Suppose I have two numpy arrays, A and B, which are potentially very large. I'd like to find a way to efficiently add values to certain entries in A by specifying the indices at which each entry of B should be added.
Normally, one could use the following syntax:
A[indices] += B
The problem is that this doesn't behave as I would expect in cases where indices contains duplicate values. The only solution I've found is to use a manual for-loop, but I was hoping there might be a more efficient way. For example:
A = np.array([100, 200, 300, 400])
B = np.array([1, 2, 3, 4, 5, 6])
indices = [1, 2, 0, 2, 1, 1]
for i, index in enumerate(indices):
A[index] += B[i]
This yields A = [103, 212, 306, 400], as desired.

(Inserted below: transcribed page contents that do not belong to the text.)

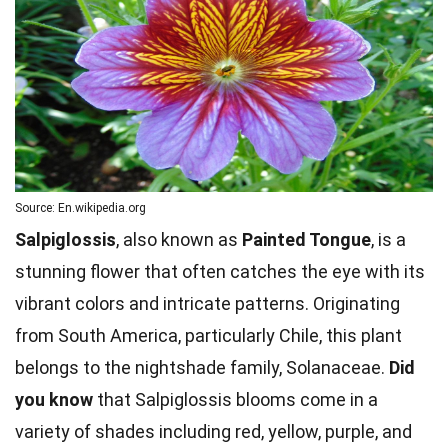
Source: En.wikipedia.org
Salpiglossis
, also known as
Painted Tongue
, is a
stunning flower that often catches the eye with its
vibrant colors and intricate patterns. Originating
from South America, particularly Chile, this plant
belongs to the nightshade family, Solanaceae.
Did
you know
that Salpiglossis blooms come in a
variety of shades including red, yellow, purple, and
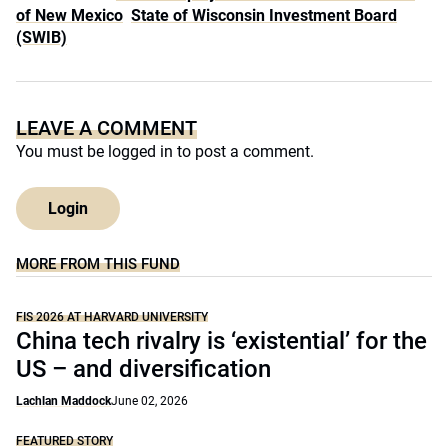
of New Mexico
State of Wisconsin Investment Board
(SWIB)
LEAVE A COMMENT
You must be
logged in
to post a comment.
Login
MORE FROM THIS FUND
FIS 2026 AT HARVARD UNIVERSITY
China tech rivalry is ‘existential’ for the
US – and diversification
Lachlan Maddock
June 02, 2026
FEATURED STORY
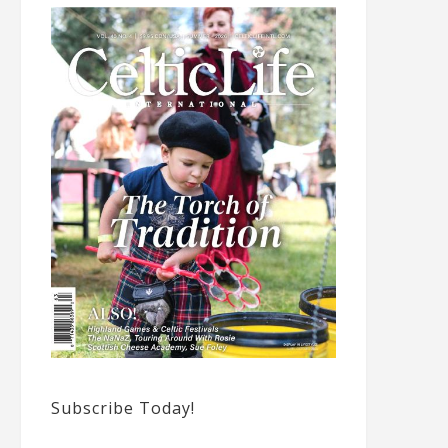
Subscribe Today!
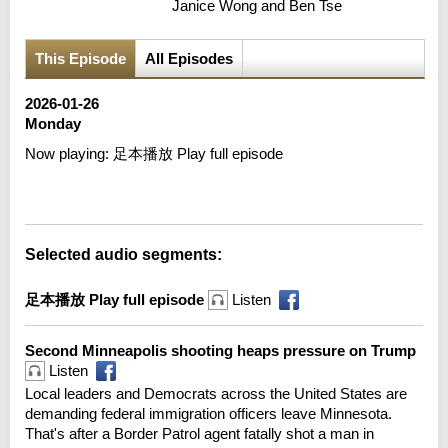
Janice Wong and Ben Tse
This Episode
All Episodes
2026-01-26
Monday
Now playing:
足本播放 Play full episode
Error loading media: File could not be played
Selected audio segments:
足本播放 Play full episode
Listen
Second Minneapolis shooting heaps pressure on Trump
Listen
Local leaders and Democrats across the United States are
demanding federal immigration officers leave Minnesota.
That's after a Border Patrol agent fatally shot a man in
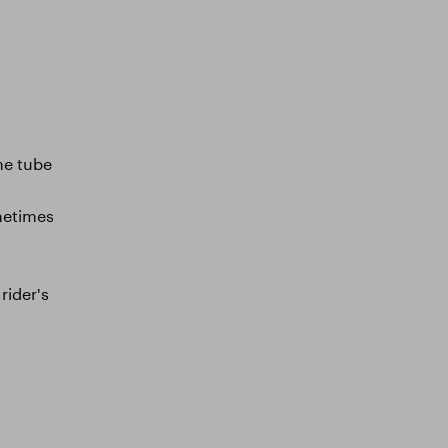
the tube
ometimes
rider's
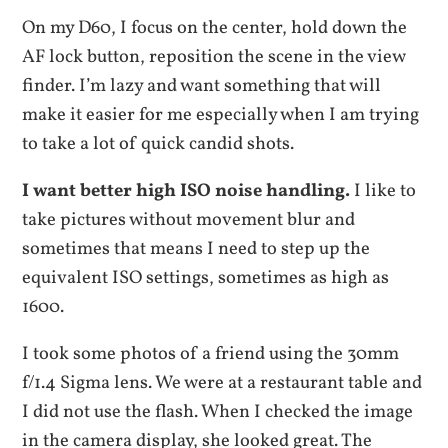
On my D60, I focus on the center, hold down the
AF lock button, reposition the scene in the view
finder. I’m lazy and want something that will
make it easier for me especially when I am trying
to take a lot of quick candid shots.
I want better high ISO noise handling.
I like to
take pictures without movement blur and
sometimes that means I need to step up the
equivalent ISO settings, sometimes as high as
1600.
I took some photos of a friend using the 30mm
f/1.4 Sigma lens. We were at a restaurant table and
I did not use the flash. When I checked the image
in the camera display, she looked great. The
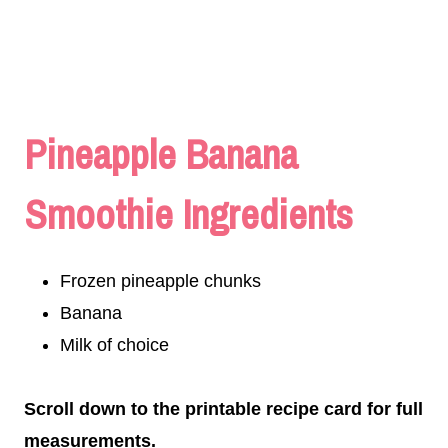
Pineapple Banana
Smoothie Ingredients
Frozen pineapple chunks
Banana
Milk of choice
Scroll down to the printable recipe card for full
measurements.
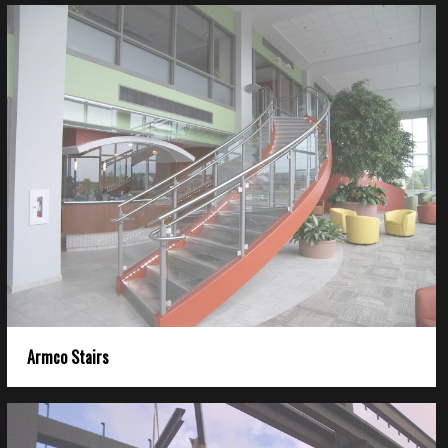
Armco Stairs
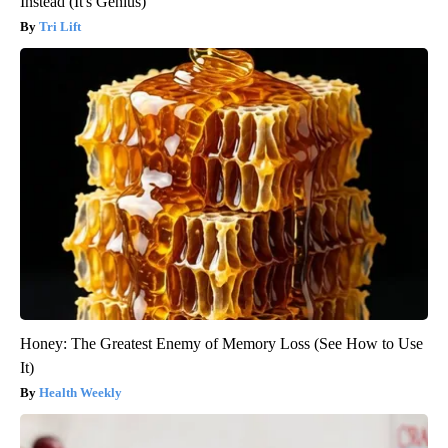
Instead (It's Genius)
Tri Lift
Honey: The Greatest Enemy of Memory Loss (See How to Use
It)
Health Weekly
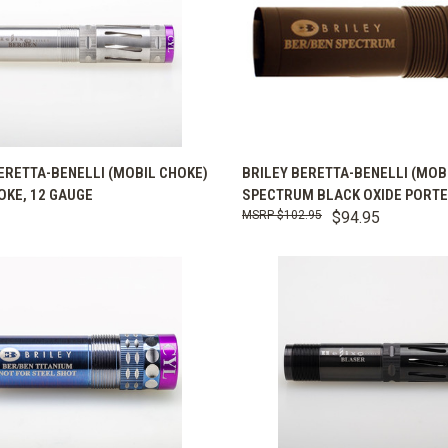
K VIEW
VIEW OPTIONS
QUICK VIEW
VIEW 
ERETTA-BENELLI (MOBIL CHOKE)
BRILEY BERETTA-BENELLI (MOB
OKE, 12 GAUGE
SPECTRUM BLACK OXIDE PORT
are
Compare
$102.95
$94.95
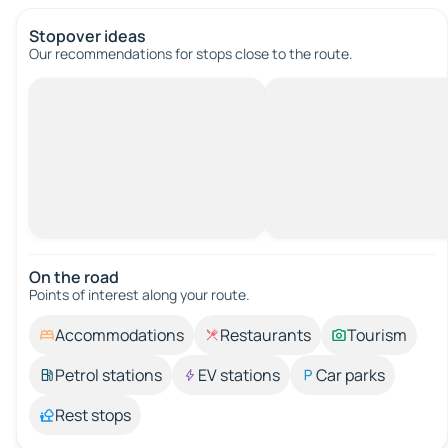
Stopover ideas
Our recommendations for stops close to the route.
On the road
Points of interest along your route.
Accommodations
Restaurants
Tourism
Petrol stations
EV stations
Car parks
Rest stops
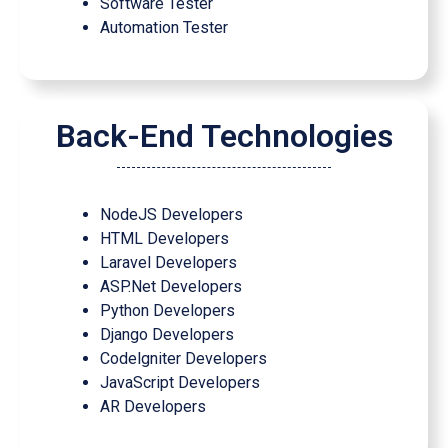
Software Tester
Automation Tester
Back-End Technologies
NodeJS Developers
HTML Developers
Laravel Developers
ASP.Net Developers
Python Developers
Django Developers
Codelgniter Developers
JavaScript Developers
AR Developers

In contrast, A[indices] += B yields A = [103, 206, 304, 400], which suggests that the operations A[1] += 1, A[1] += 5, A[2] += 2 are being omitted.
Note: I view the desired behavior as being somewhat similar to a "group by" operation in SQL -- for each value of k, I want to group all entries of B where indices == k and add them into the kth position of A.
My question is: is there a more efficient way to perform this operation? I'm hoping there's some built-in numpy functionality which would be better-optimized for performance than my for-loop above.
For reference, I'm using numpy version 1.13.3.
Higher-dimensional case
If it's possible to generalize this to higher-dimensional arrays, I'd be interested to hear that, too. For example, is there a more efficient way to perform the following?
A = (1 + np.arange(12).reshape(3,4)) * 100
B = (1 + np.arange(18)).reshape(3,6)
row_indices = [2, 0, 2]
col_indices = [1, 2, 0, 2, 1, 1]
for i, row_index in enumerate(row_indices):
for j, col_index in enumerate(col_indices):
A[row_index, col_index] += B[i, j]